Cross-posted at Harrumph!

The Virginia Tech massacre has folk scrambling to identify. Of course, for those who loved or at least knew the dead or injured, we risk the worst sort of pretension.

I have my own minor connections and I sense the drive to claim this as a touchstone. Perhaps that need is more empathy than undeserving ownership.

As a nation and larger world, we certainly live in the post-tragic era. The calliopes of TV and cable and now internet news blare and blur real and imagined horror. For their purposes, every death is a tragedy, whether from predictable drug overdose or genocidal slaughter. There’s no need to distinguish if it fills time or space and brings in advertising.

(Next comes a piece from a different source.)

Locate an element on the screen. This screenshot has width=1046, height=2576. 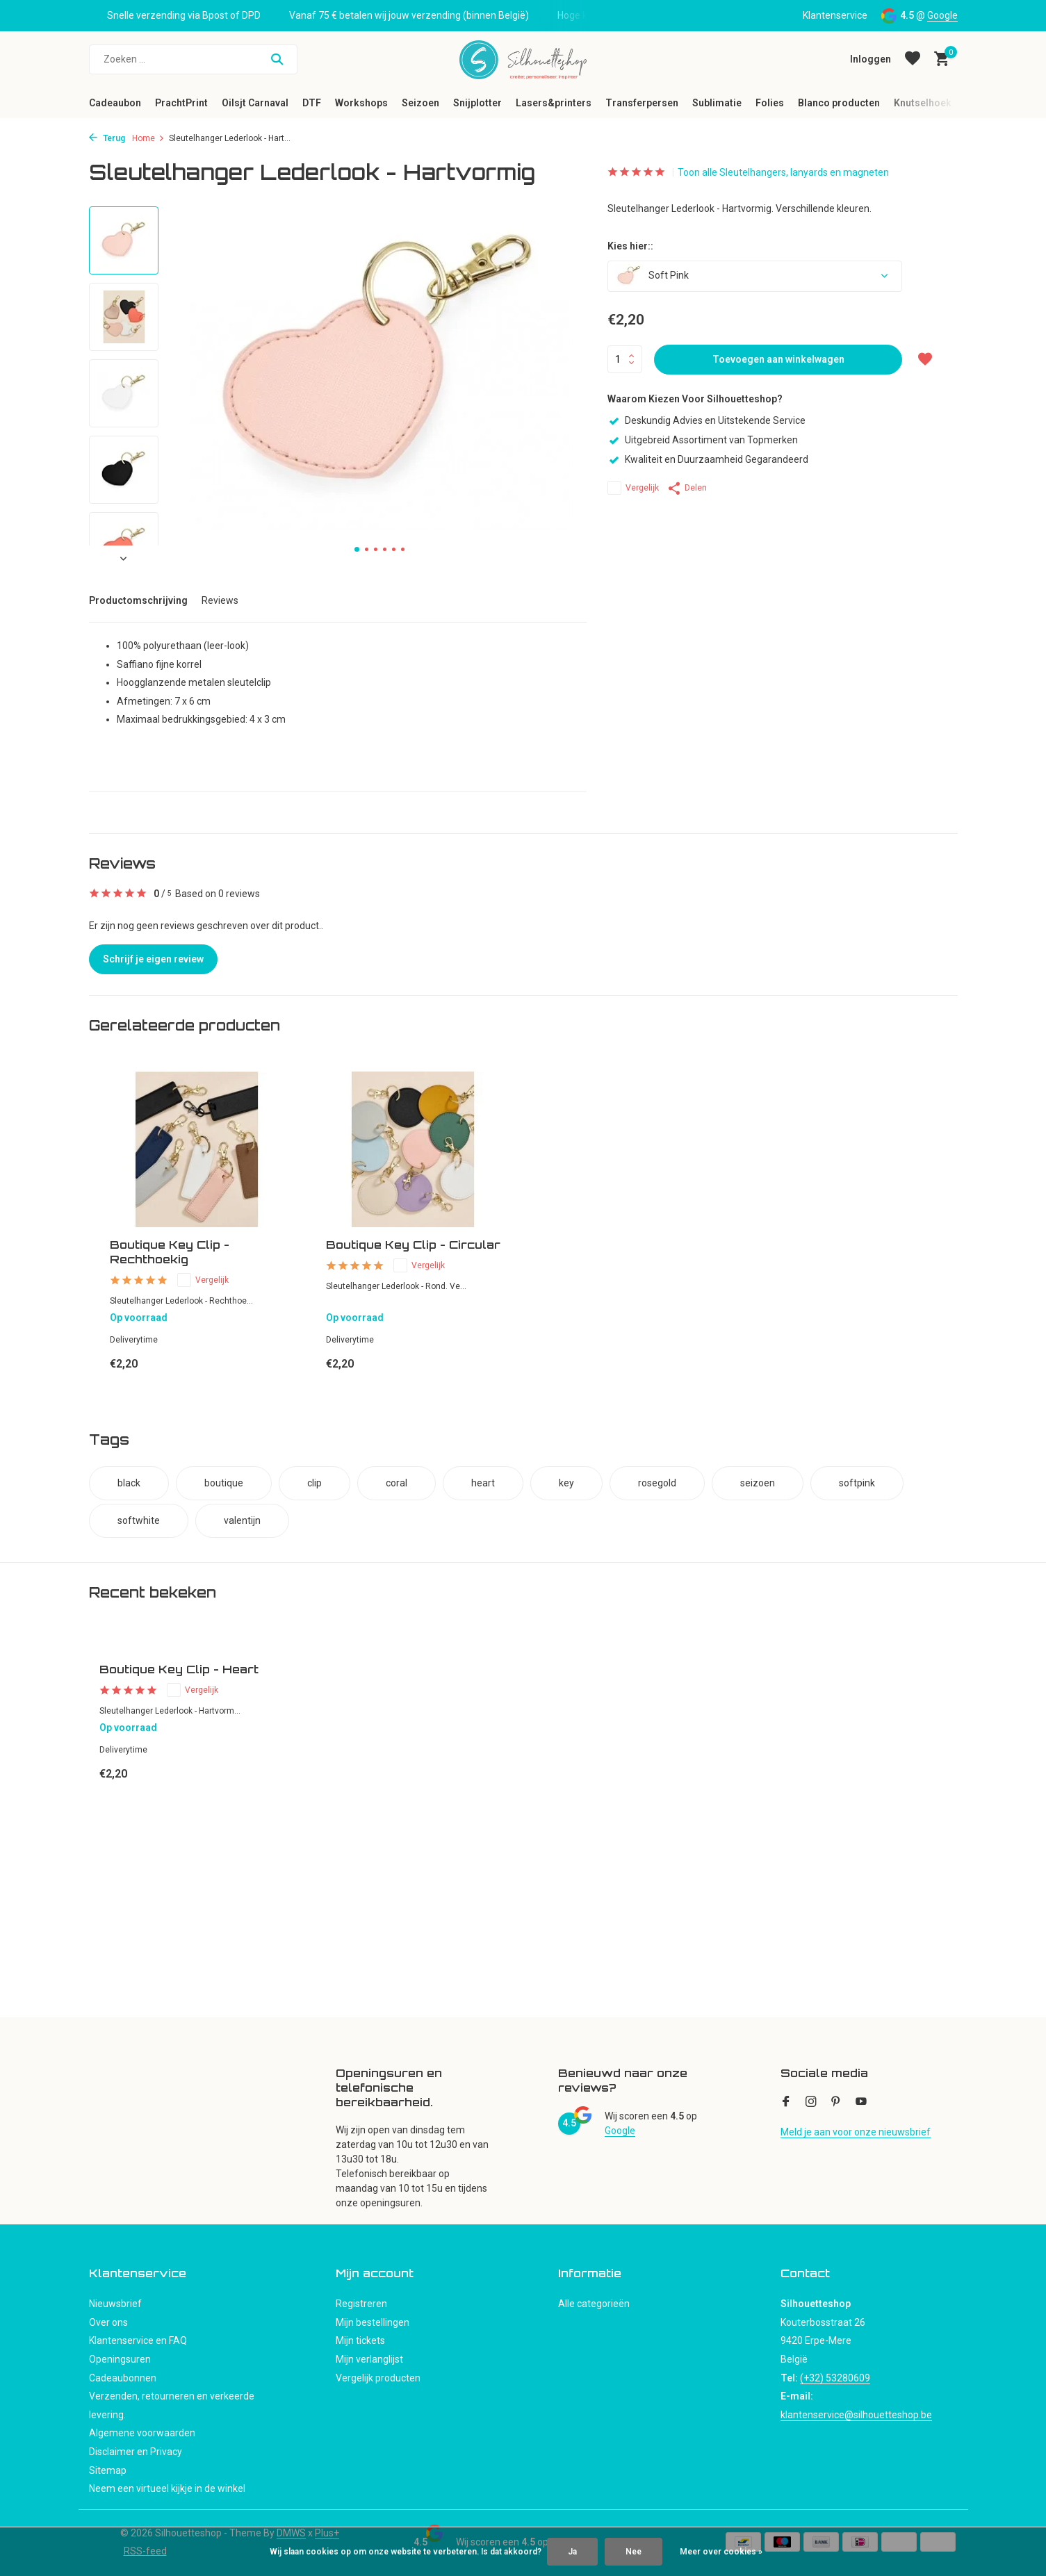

When we do confront an event of true tragic proportion and nature, we can fail to grok and honor it. Such with the dozens of dead in Blacksburg.

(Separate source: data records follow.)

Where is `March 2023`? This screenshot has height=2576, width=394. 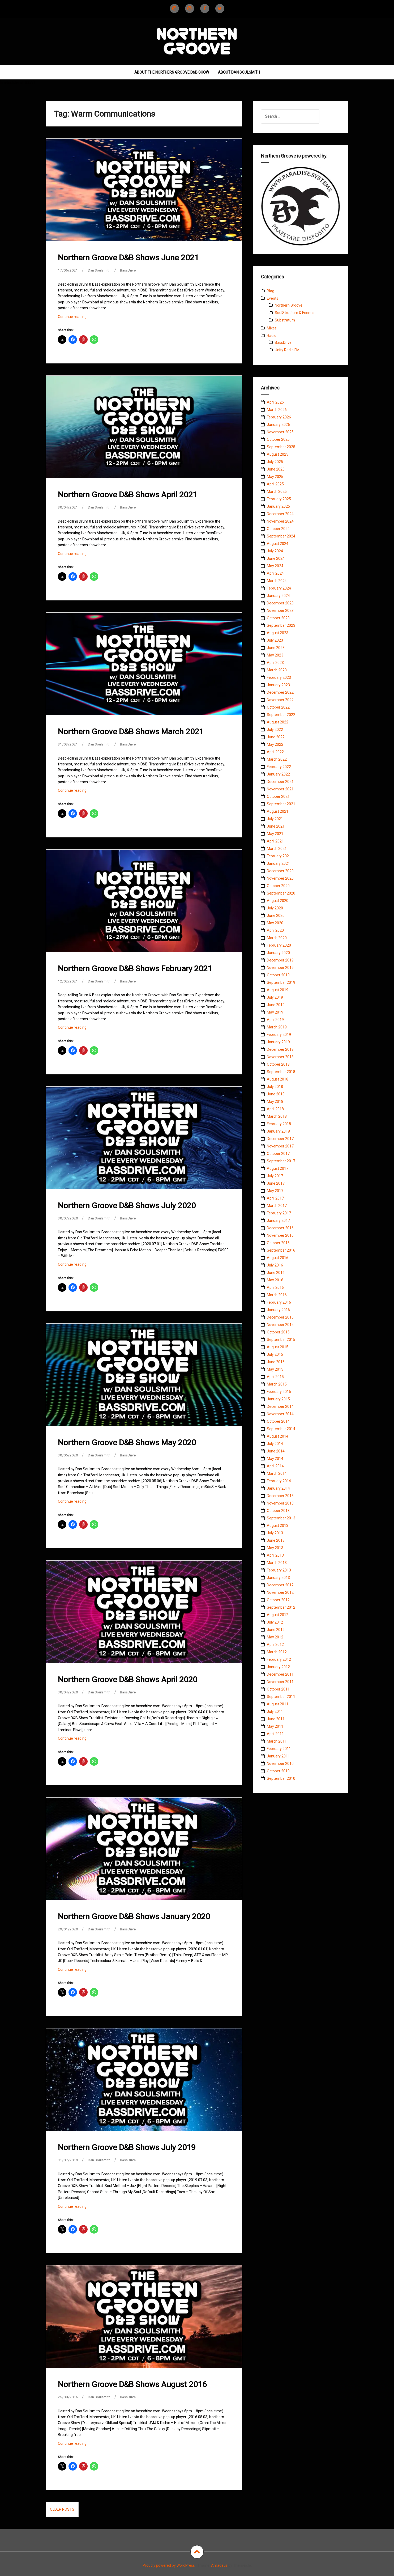
March 2023 is located at coordinates (277, 670). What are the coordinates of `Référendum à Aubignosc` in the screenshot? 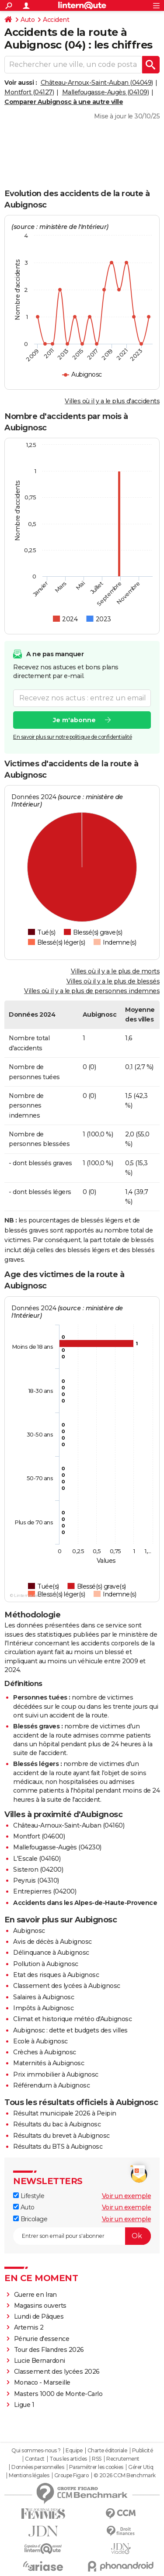 It's located at (51, 2085).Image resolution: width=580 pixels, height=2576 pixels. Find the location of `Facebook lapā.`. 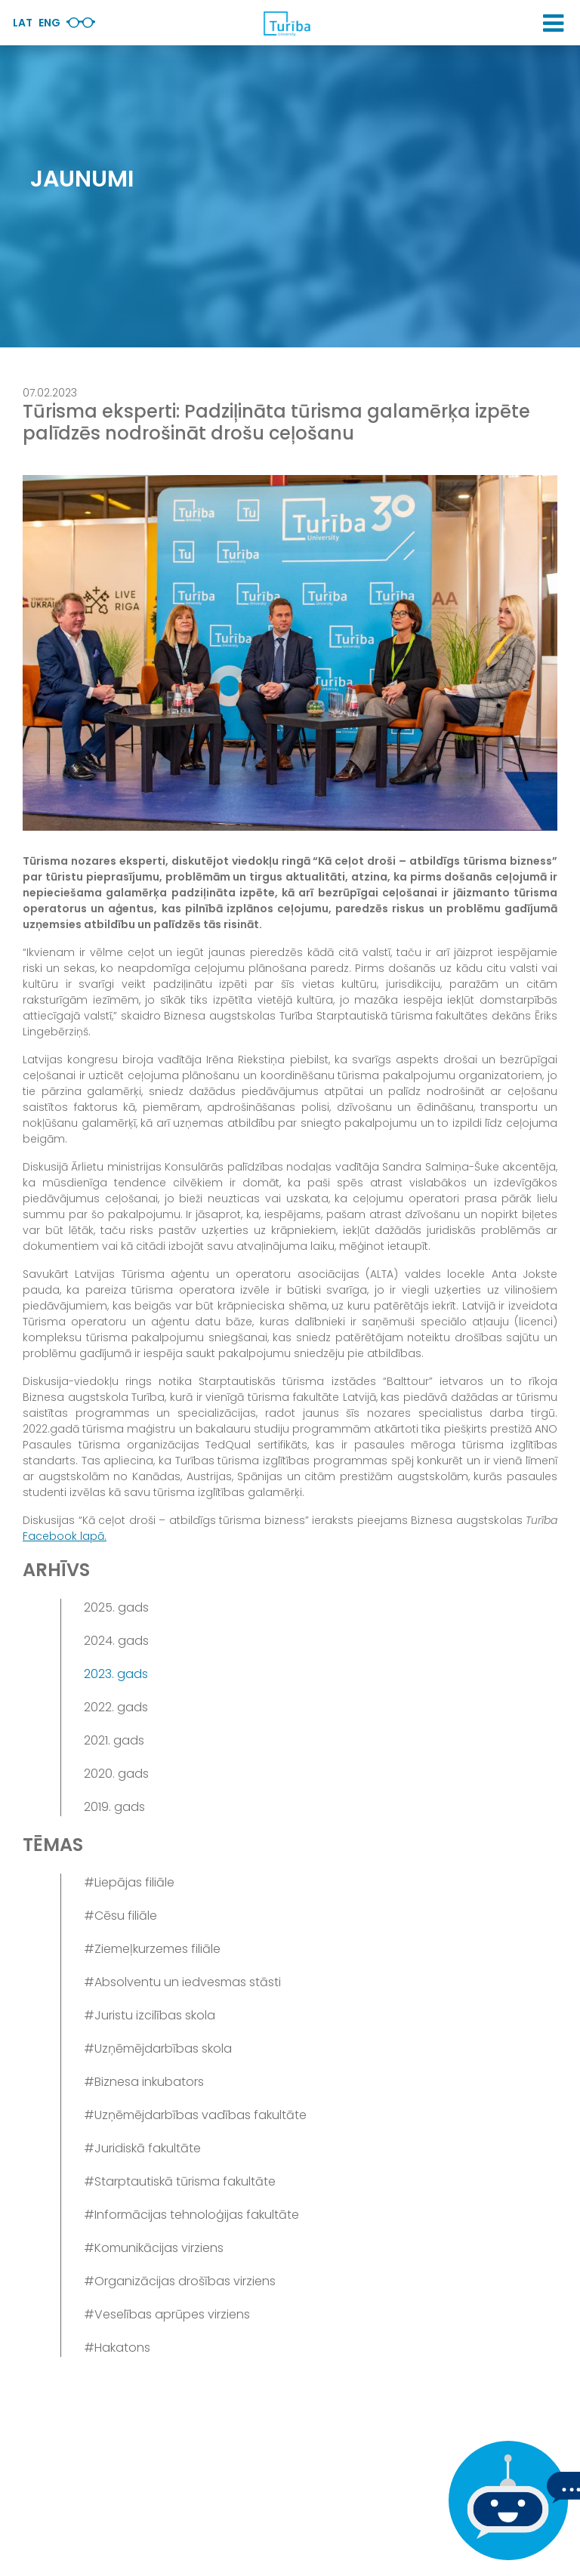

Facebook lapā. is located at coordinates (64, 1536).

I ended up turning off the local news as it cranked up its own cynical calliope. One station, for example, scrambled to pull B.U. students off the rainy streets. The reporter was actually asking the stupidest of provincial questions — What did it mean to them? Could it happen here? Us…us…us.

Well, it wasn’t about Boston or Boston University or who texted a friend at another Southern college to get likewise trivial comments.

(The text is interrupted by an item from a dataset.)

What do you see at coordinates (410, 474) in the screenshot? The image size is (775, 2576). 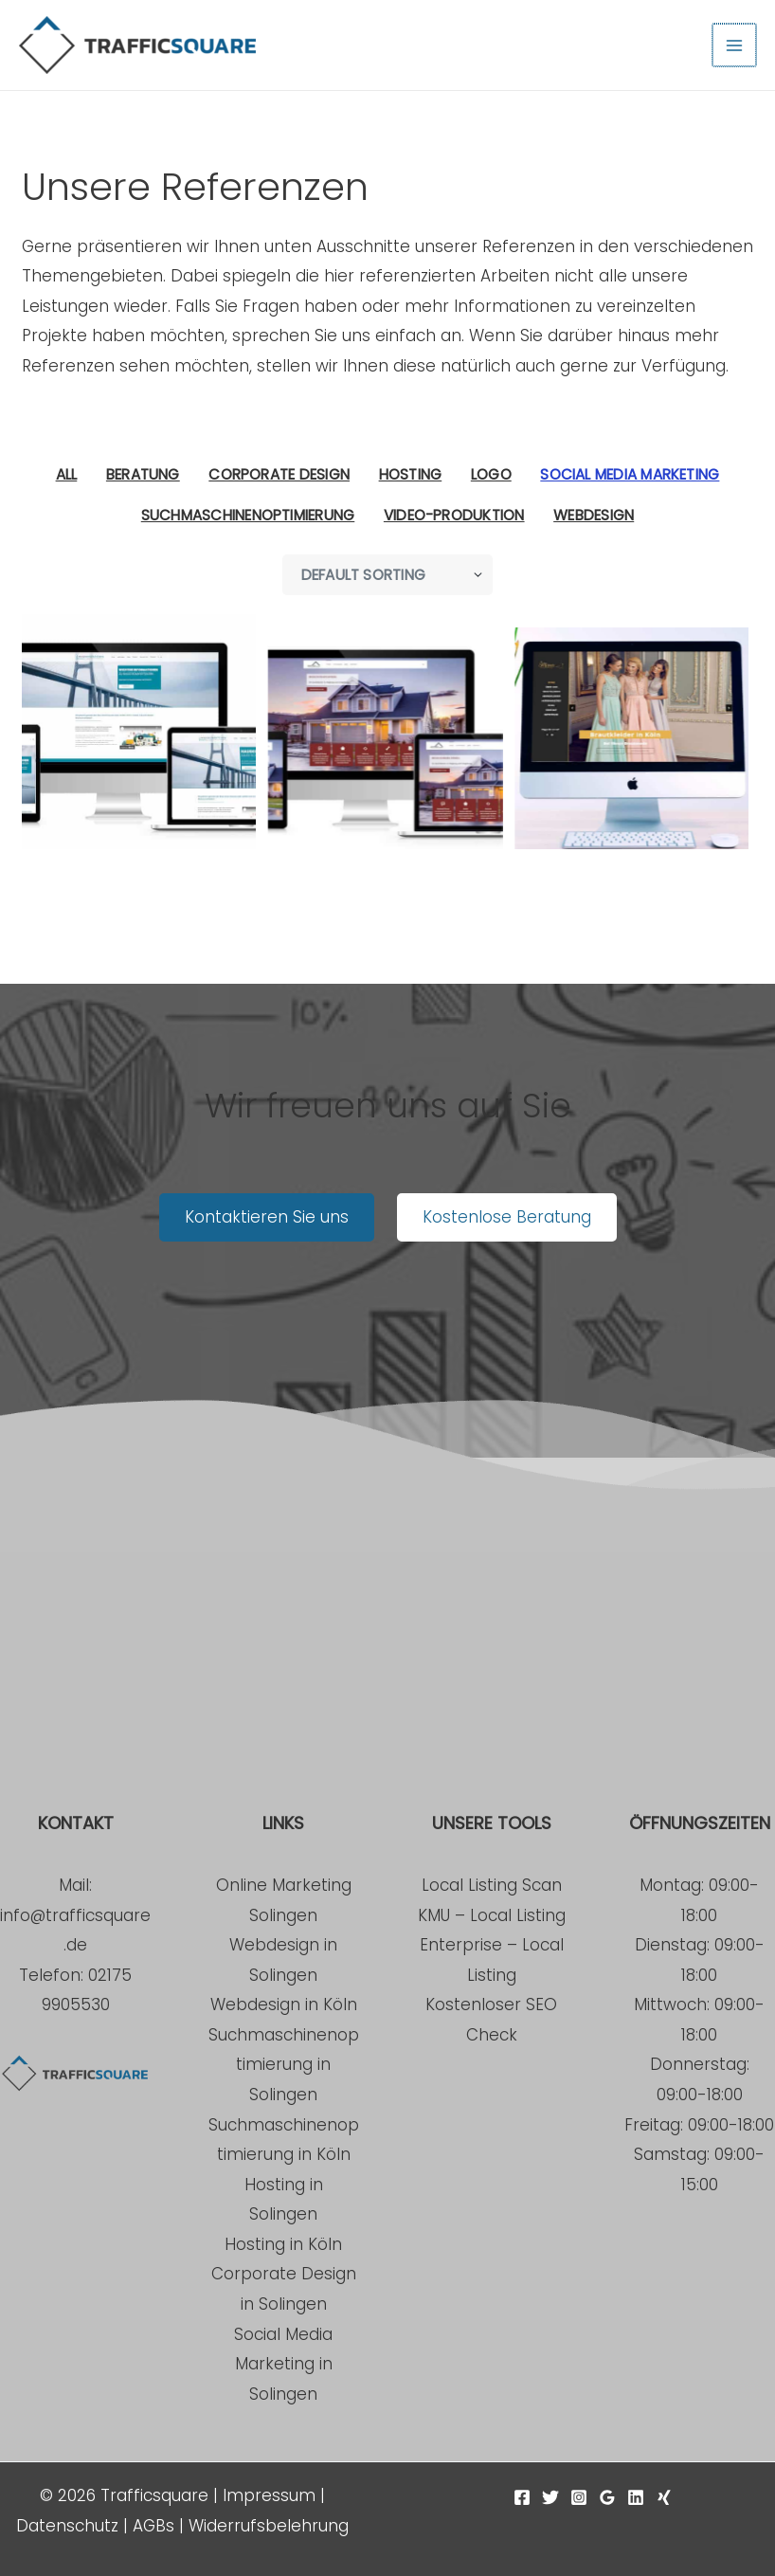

My own pause-generating moments were only a little less trivial. I don’t know anyone who attends Tech, but my oldest son was flying and driving there on the evening of the murders. He has a new job that uses Tech facilities for its training.

A parent does not want to know that his son is heading into the mouth of hell, even if the day’s murders have finished, almost certainly. Yes, parents are like that.

My frame of reference on Blacksburg is now totally tarnished and skewed. I spent much of my childhood in Southern Virginia, not far from there. We spent time there and went to Methodist Youth Fellowship retreats on the campus. About the ages of my two youngest, I recall the beauty of the campus and the area. The students seemed huge and very confident to a teen.

Those visions are of another time in that place.

So, my eldest did send email to let me know that he would arrive late in the evening and did not anticipate any problems related to the massacre and its aftermath. That is partial reassurance.

I can only project what it must be like to have a child headed into a combat zone for more than a year.

Let us accept and reflect that the murders in Blacksburg are tragic. No matter how often and how badly the news outlets have misused that word, it is apt here.

This may lead to the level and kind of introspection and other examination that can do two things: 1) Help those dealing directly with the effects, and 2) Lead to decisions that may prevent another such tragedy.

We can never know what the young people murdered yesterday might have done. Some may have brought happiness or healing to many. Given the school, some may have become inventors or entrepreneurs bringing ease or creating wealth and jobs. Some may have become humanitarians. We can never know and the surmising is is yet another aspect of this tragedy.